Während der Pandemie erhielten die Kinos Hilfen vom Staat. Was droht nach Auslaufen dieser Hilfen?

Der Sonderfond Kulturveranstaltungen bietet eine gewisse Absicherung. Aber diese Hilfe läuft Ende des Jahres aus. Was ab 2023 folgt, wissen wir noch nicht. Die Kosten sind alle extrem gestiegen, Kinos sind energieintensive Orte.

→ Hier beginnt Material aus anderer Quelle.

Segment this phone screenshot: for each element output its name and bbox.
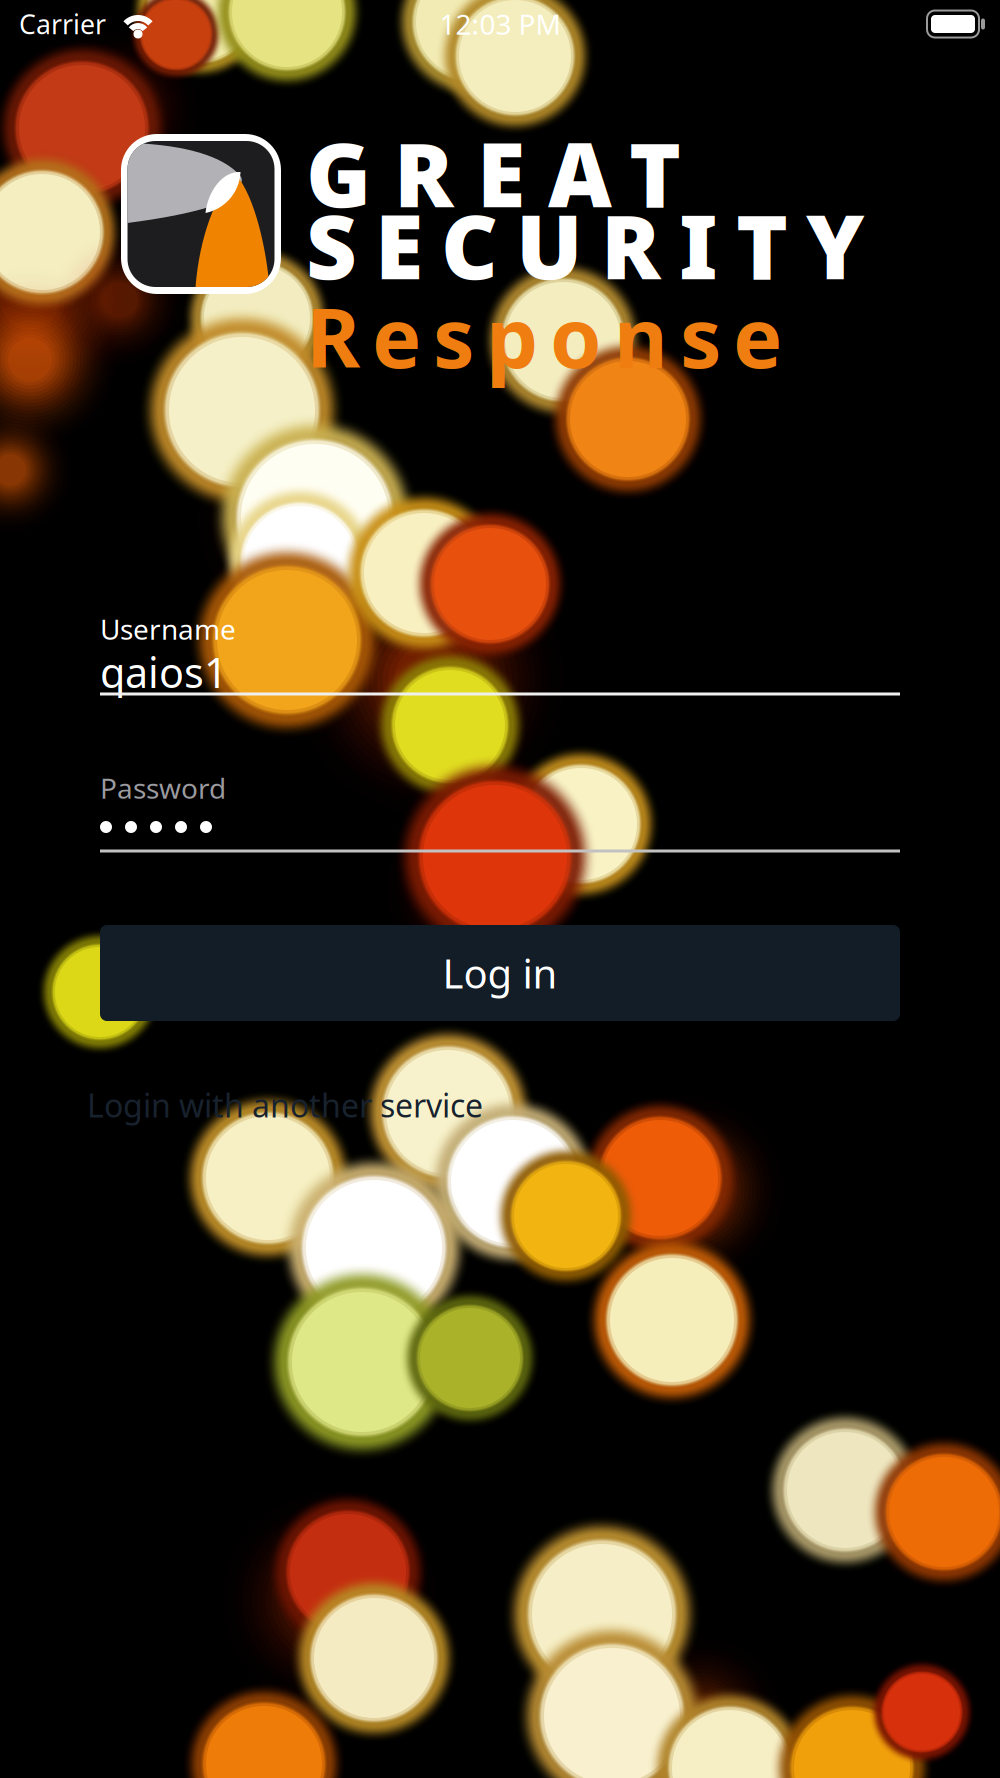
button[interactable]: Login with another service [87,1085,587,1125]
staticText: Response [306,281,782,391]
staticText: qaios1 [100,645,228,700]
staticText: Username [100,610,236,648]
staticText: GREAT [306,115,681,232]
button[interactable]: Log in [100,925,900,1021]
staticText: Login with another service [87,1084,483,1126]
staticText: SECURITY [306,187,864,304]
staticText: Carrier [19,6,106,42]
staticText: 12:03 PM [440,5,560,43]
staticText: Password [100,769,226,807]
staticText: Log in [442,946,558,1000]
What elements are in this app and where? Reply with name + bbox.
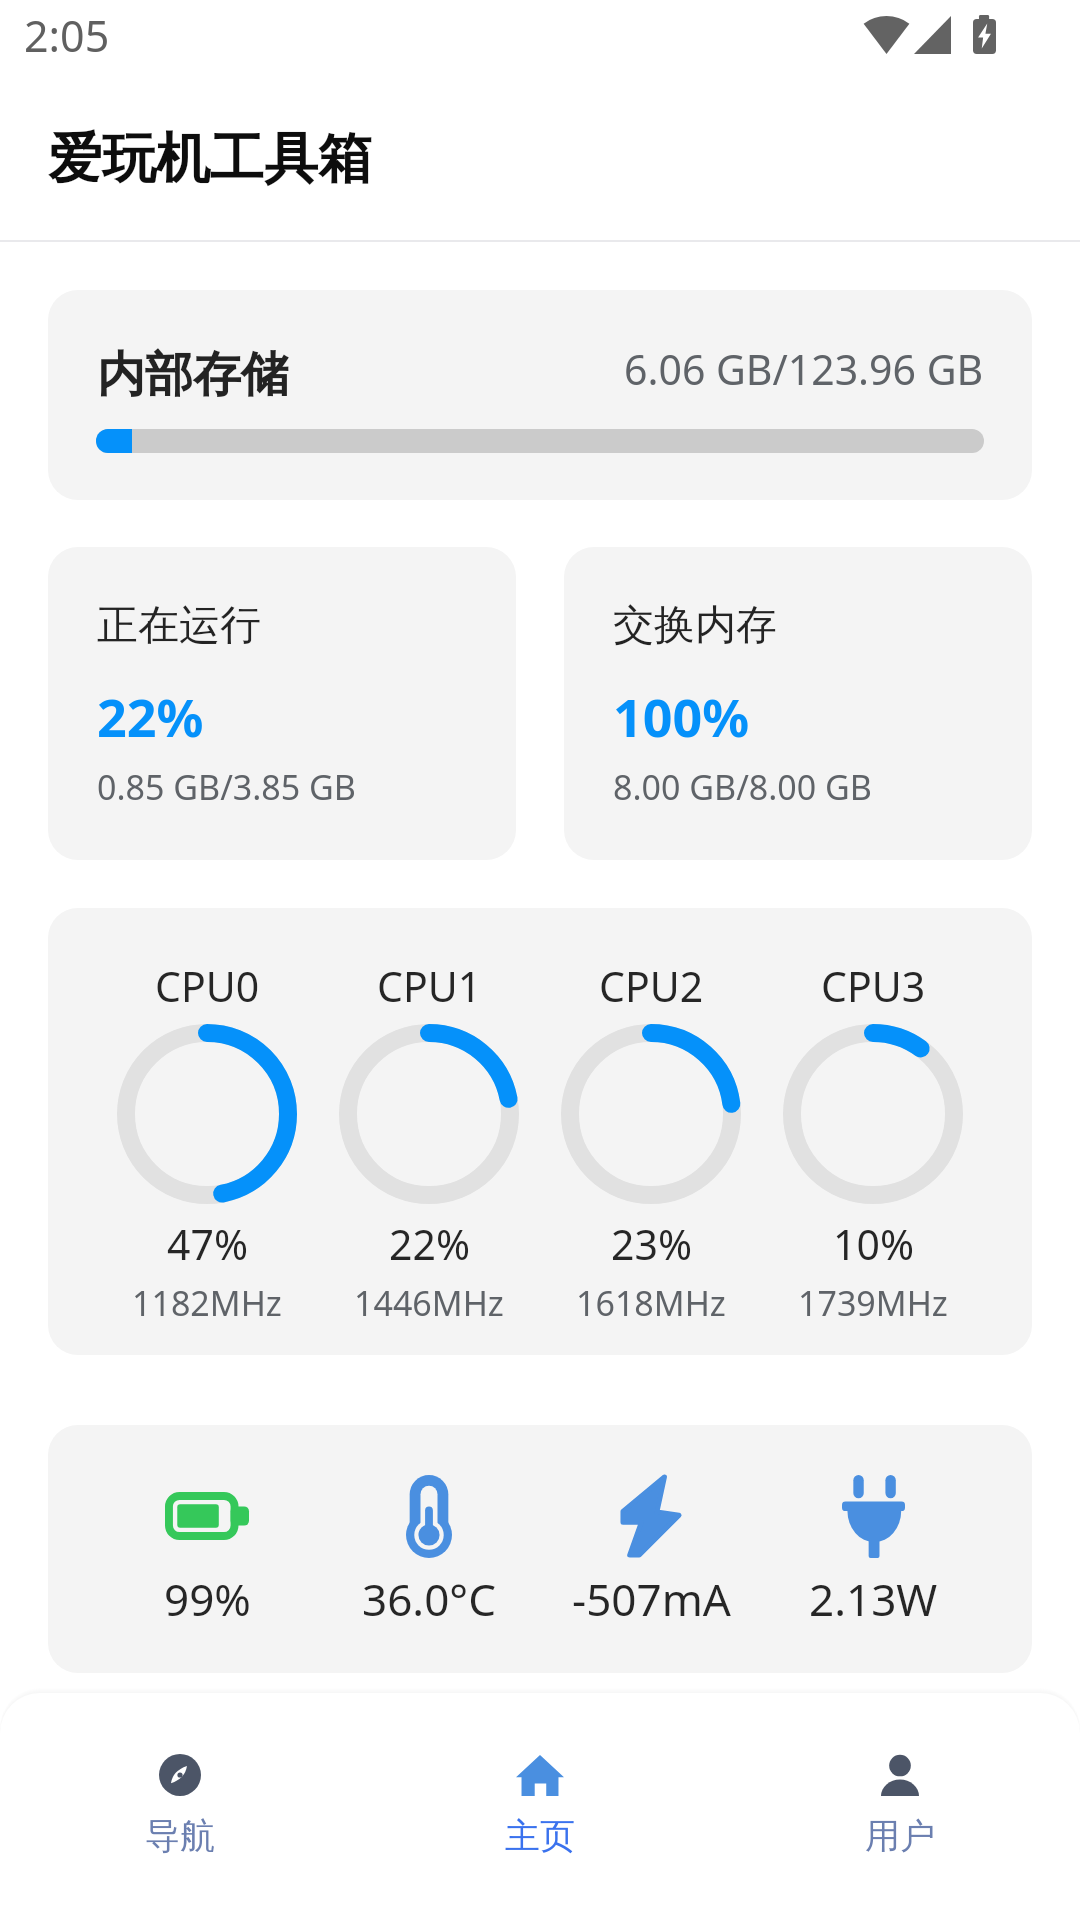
staticText: 0.85 GB/3.85 GB: [97, 764, 356, 810]
staticText: 36.0°C: [362, 1569, 496, 1629]
button[interactable]: 导航: [0, 1693, 360, 1920]
staticText: 爱玩机工具箱: [48, 125, 372, 193]
staticText: 2.13W: [809, 1569, 938, 1629]
button[interactable]: CPU0: [48, 908, 1032, 1355]
button[interactable]: 正在运行: [48, 547, 516, 860]
staticText: 6.06 GB/123.96 GB: [624, 341, 984, 397]
staticText: 8.00 GB/8.00 GB: [613, 764, 872, 810]
staticText: 100%: [613, 681, 750, 752]
staticText: CPU1: [377, 958, 482, 1014]
staticText: CPU3: [821, 958, 926, 1014]
staticText: 正在运行: [97, 600, 261, 652]
staticText: 23%: [611, 1216, 692, 1272]
staticText: 1446MHz: [354, 1280, 504, 1326]
staticText: 用户: [865, 1814, 935, 1858]
staticText: 导航: [145, 1814, 215, 1858]
staticText: 交换内存: [613, 600, 777, 652]
other: 主页: [516, 1755, 564, 1796]
other: 用户: [881, 1755, 919, 1796]
staticText: 47%: [167, 1216, 248, 1272]
staticText: 内部存储: [97, 345, 289, 405]
staticText: 10%: [833, 1216, 914, 1272]
staticText: 1739MHz: [798, 1280, 948, 1326]
staticText: CPU2: [599, 958, 704, 1014]
staticText: 2:05: [24, 6, 110, 65]
staticText: 99%: [164, 1569, 251, 1629]
staticText: 22%: [389, 1216, 470, 1272]
staticText: CPU0: [155, 958, 260, 1014]
staticText: 1182MHz: [132, 1280, 282, 1326]
staticText: 1618MHz: [576, 1280, 726, 1326]
staticText: -507mA: [572, 1569, 731, 1629]
button[interactable]: 用户: [720, 1693, 1080, 1920]
staticText: 22%: [97, 681, 204, 752]
button[interactable]: 99%: [48, 1425, 1032, 1673]
button[interactable]: 内部存储: [48, 290, 1032, 500]
button[interactable]: 交换内存: [564, 547, 1032, 860]
staticText: 主页: [505, 1814, 575, 1858]
other: 导航: [159, 1754, 201, 1796]
button[interactable]: 主页: [360, 1693, 720, 1920]
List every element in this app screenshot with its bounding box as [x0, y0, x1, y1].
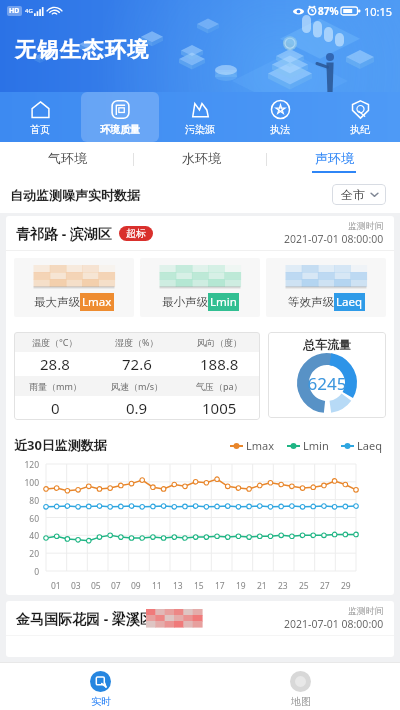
button[interactable]: 实时 — [0, 665, 200, 710]
staticText: Lmax — [246, 438, 275, 453]
staticText: 87% — [318, 4, 339, 18]
staticText: 27 — [320, 580, 330, 592]
staticText: 100 — [14, 477, 39, 489]
staticText: 气环境 — [48, 150, 87, 166]
staticText: 0.9 — [126, 398, 148, 418]
staticText: 声环境 — [315, 150, 354, 166]
staticText: 1005 — [202, 398, 237, 418]
staticText: 等效声级 — [288, 295, 334, 309]
staticText: Lmin — [210, 294, 237, 310]
staticText: 0 — [14, 566, 39, 578]
staticText: 0 — [51, 398, 60, 418]
other: 地图 — [290, 671, 311, 692]
staticText: 40 — [14, 530, 39, 542]
staticText: 6245 — [274, 372, 380, 395]
button[interactable]: 地图 — [200, 665, 400, 710]
staticText: 17 — [215, 580, 225, 592]
staticText: HD — [9, 6, 20, 16]
staticText: 自动监测噪声实时数据 — [10, 187, 140, 203]
staticText: Lmax — [82, 294, 112, 310]
button[interactable]: 气环境 — [0, 142, 134, 176]
staticText: 60 — [14, 513, 39, 525]
staticText: 20 — [14, 548, 39, 560]
staticText: 28.8 — [40, 354, 70, 374]
staticText: 09 — [131, 580, 141, 592]
button[interactable]: 全市 — [332, 184, 386, 205]
staticText: 实时 — [91, 695, 111, 708]
staticText: 青祁路 - 滨湖区 — [16, 224, 112, 243]
staticText: 最大声级 — [34, 295, 80, 309]
staticText: 执法 — [270, 123, 290, 136]
staticText: 05 — [91, 580, 101, 592]
staticText: 近30日监测数据 — [14, 436, 107, 454]
staticText: 10:15 — [364, 4, 393, 19]
staticText: Laeq — [357, 438, 382, 453]
button[interactable]: 水环境 — [134, 142, 267, 176]
staticText: 温度（°C） — [32, 336, 78, 348]
staticText: 23 — [278, 580, 288, 592]
staticText: 监测时间 — [348, 605, 384, 616]
staticText: 188.8 — [200, 354, 239, 374]
staticText: 金马国际花园 - 梁溪区 — [16, 609, 154, 628]
staticText: 25 — [299, 580, 309, 592]
staticText: 执纪 — [350, 123, 370, 136]
staticText: 72.6 — [122, 354, 152, 374]
staticText: 29 — [341, 580, 351, 592]
button[interactable]: 青祁路 - 滨湖区 — [6, 216, 394, 595]
staticText: 15 — [194, 580, 204, 592]
staticText: Lmin — [303, 438, 329, 453]
staticText: 雨量（mm） — [29, 380, 82, 392]
staticText: 11 — [152, 580, 162, 592]
staticText: 超标 — [126, 227, 146, 240]
staticText: 地图 — [291, 695, 311, 708]
staticText: 03 — [71, 580, 81, 592]
button[interactable]: 污染源 — [161, 92, 239, 142]
staticText: 环境质量 — [100, 123, 140, 136]
button[interactable]: 金马国际花园 - 梁溪区 — [6, 601, 394, 657]
button[interactable]: 声环境 — [267, 142, 400, 176]
staticText: 风速（m/s） — [111, 380, 164, 392]
staticText: 无锡生态环境 — [14, 37, 149, 63]
staticText: 2021-07-01 08:00:00 — [284, 232, 384, 246]
other: 实时 — [90, 671, 111, 692]
staticText: 气压（pa） — [196, 380, 243, 392]
staticText: 2021-07-01 08:00:00 — [284, 617, 384, 631]
button[interactable]: 首页 — [1, 92, 79, 142]
staticText: 最小声级 — [162, 295, 208, 309]
button[interactable]: 执法 — [241, 92, 319, 142]
staticText: 01 — [51, 580, 61, 592]
staticText: Laeq — [336, 294, 363, 310]
staticText: 风向（度） — [197, 337, 242, 348]
staticText: 120 — [14, 459, 39, 471]
staticText: 全市 — [341, 187, 365, 202]
staticText: 总车流量 — [303, 337, 351, 352]
button[interactable]: 环境质量 — [81, 92, 159, 142]
staticText: 21 — [257, 580, 267, 592]
staticText: 水环境 — [182, 150, 221, 166]
staticText: 污染源 — [185, 123, 215, 136]
staticText: 07 — [111, 580, 121, 592]
staticText: 首页 — [30, 123, 50, 136]
staticText: 监测时间 — [348, 220, 384, 231]
staticText: 80 — [14, 495, 39, 507]
staticText: 4G — [25, 7, 33, 15]
staticText: 19 — [236, 580, 246, 592]
staticText: 湿度（%） — [115, 336, 159, 348]
button[interactable]: 执纪 — [321, 92, 399, 142]
staticText: 13 — [173, 580, 183, 592]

Drohen dann Preiserhöhungen?

Im Augenblick werden wir die Preise so belassen, wie sie sind. 2023 werden wir wohl nicht um eine moderate Preiserhöhung herumkommen. Wir werden aber darauf achten, dass es die Menschen nicht überfordert. Das Kino soll für möglichst viele ein Ort des Zusammenkommens bleiben. Da sind wir vorsichtig und respektvoll.

„Der Streaming-Hype scheint vorbei“

Hans-Joachim Flebbe, Inhaber der ASTOR FILMLOUNGE befürchtet ein großes Kinosterben …

… das hoffe ich nicht. Wir bieten mit dem Kino ein unvergleichliches Gemeinschaftserlebnis. Menschen brauchen das Kino – gerade in schwierigen Zeiten.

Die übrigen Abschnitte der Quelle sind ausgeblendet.